## [How to complete this task]
Output the line with "الحكومي ..." and every following line to the end of the material, exactly as they appear.

## [Records for processing]

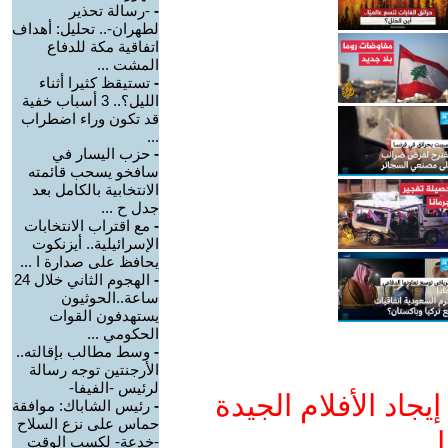
-
-رسالة تحذير
لطهران-.. تحليل: أهداف
اتفاقية مكة للدفاع
المشت ...
-
تستيقظ كثيرا أثناء
الليل؟.. 3 أسباب خفية
قد تكون وراء اضطراب
...
-
حزب اليسار في
سافخو يسحب قائمته
الانتخابية بالكامل بعد
جدل ح ...
-
مع اقتراب الانتخابات
الإسرائيلية.. أيزنكوت
يحافظ على صدارة ا ...
-
الهجوم الثاني خلال 24
ساعة..الحوثيون
يستهدفون القوات
الحكومي ...
-
وسط مطالب بإقالته..
الأرجنتين توجه رسالة
لرئيس -الفيفا-
جاد الأفلام الجيدة
-
رئيس الشاباك: موافقة
حماس على نزع السلاح
ا
-خدعة- لكسب الوقت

## [Output of the exercise]
الحكومي ...
-
وسط مطالب بإقالته..
الأرجنتين توجه رسالة
لرئيس -الفيفا-
جاد الأفلام الجيدة
-
رئيس الشاباك: موافقة
حماس على نزع السلاح
ا
-خدعة- لكسب الوقت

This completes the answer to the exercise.